Assigned task: Extract, from the listing that follows, each line containing the word "ISLAND".

◆ ◆ ◆ ◆

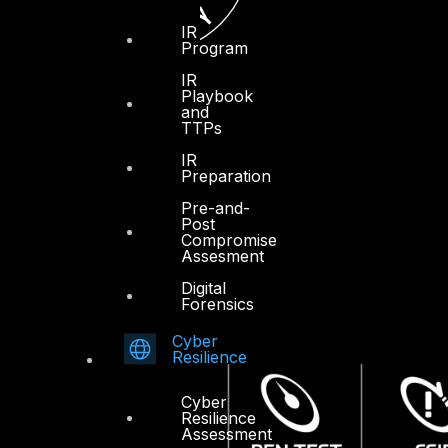
IR
Program
IR
Playbook
and
TTPs
IR
Preparation
Pre-and-
Post
Compromise
Assesment
Digital
Forensics
Cyber
Resilience
Cyber
Resilience
Assessment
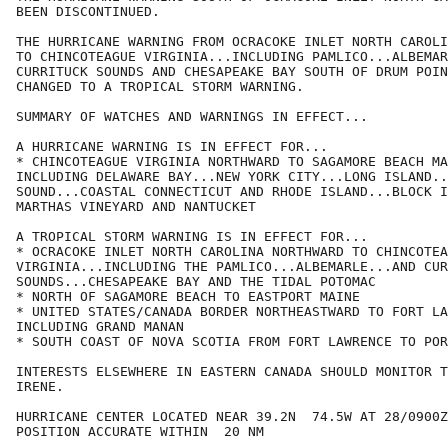
BEEN DISCONTINUED.

THE HURRICANE WARNING FROM OCRACOKE INLET NORTH CAROLI
TO CHINCOTEAGUE VIRGINIA...INCLUDING PAMLICO...ALBEMAR
CURRITUCK SOUNDS AND CHESAPEAKE BAY SOUTH OF DRUM POIN
CHANGED TO A TROPICAL STORM WARNING.

SUMMARY OF WATCHES AND WARNINGS IN EFFECT...

A HURRICANE WARNING IS IN EFFECT FOR...

* CHINCOTEAGUE VIRGINIA NORTHWARD TO SAGAMORE BEACH MA
INCLUDING DELAWARE BAY...NEW YORK CITY...LONG ISLAND..
SOUND...COASTAL CONNECTICUT AND RHODE ISLAND...BLOCK I
MARTHAS VINEYARD AND NANTUCKET

A TROPICAL STORM WARNING IS IN EFFECT FOR...

* OCRACOKE INLET NORTH CAROLINA NORTHWARD TO CHINCOTEA
VIRGINIA...INCLUDING THE PAMLICO...ALBEMARLE...AND CUR
SOUNDS...CHESAPEAKE BAY AND THE TIDAL POTOMAC

* NORTH OF SAGAMORE BEACH TO EASTPORT MAINE

* UNITED STATES/CANADA BORDER NORTHEASTWARD TO FORT LA
INCLUDING GRAND MANAN

* SOUTH COAST OF NOVA SCOTIA FROM FORT LAWRENCE TO POR
INTERESTS ELSEWHERE IN EASTERN CANADA SHOULD MONITOR T
IRENE.

HURRICANE CENTER LOCATED NEAR 39.2N  74.5W AT 28/0900Z

POSITION ACCURATE WITHIN  20 NM
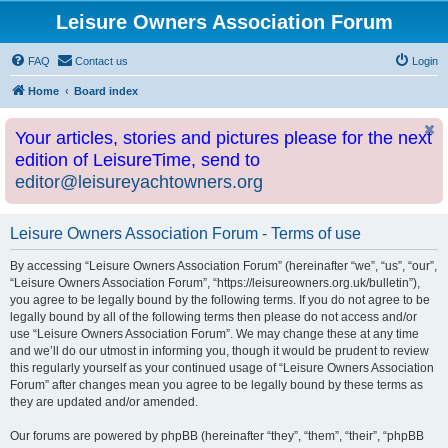
Leisure Owners Association Forum
FAQ
Contact us
Login
Home
Board index
Your articles, stories and pictures please for the next
edition of LeisureTime, send to
editor@leisureyachtowners.org
Leisure Owners Association Forum - Terms of use
By accessing “Leisure Owners Association Forum” (hereinafter “we”, “us”, “our”,
“Leisure Owners Association Forum”, “https://leisureowners.org.uk/bulletin”),
you agree to be legally bound by the following terms. If you do not agree to be
legally bound by all of the following terms then please do not access and/or
use “Leisure Owners Association Forum”. We may change these at any time
and we’ll do our utmost in informing you, though it would be prudent to review
this regularly yourself as your continued usage of “Leisure Owners Association
Forum” after changes mean you agree to be legally bound by these terms as
they are updated and/or amended.
Our forums are powered by phpBB (hereinafter “they”, “them”, “their”, “phpBB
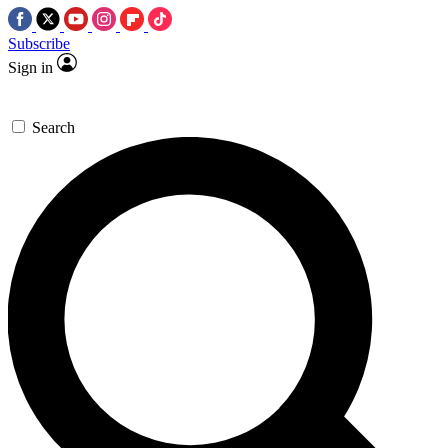
Subscribe
Sign in
Search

◆ ◆ ◆ ◆

Result of the task:
INCLUDING DELAWARE BAY...NEW YORK CITY...LONG ISLAND..
SOUND...COASTAL CONNECTICUT AND RHODE ISLAND...BLOCK I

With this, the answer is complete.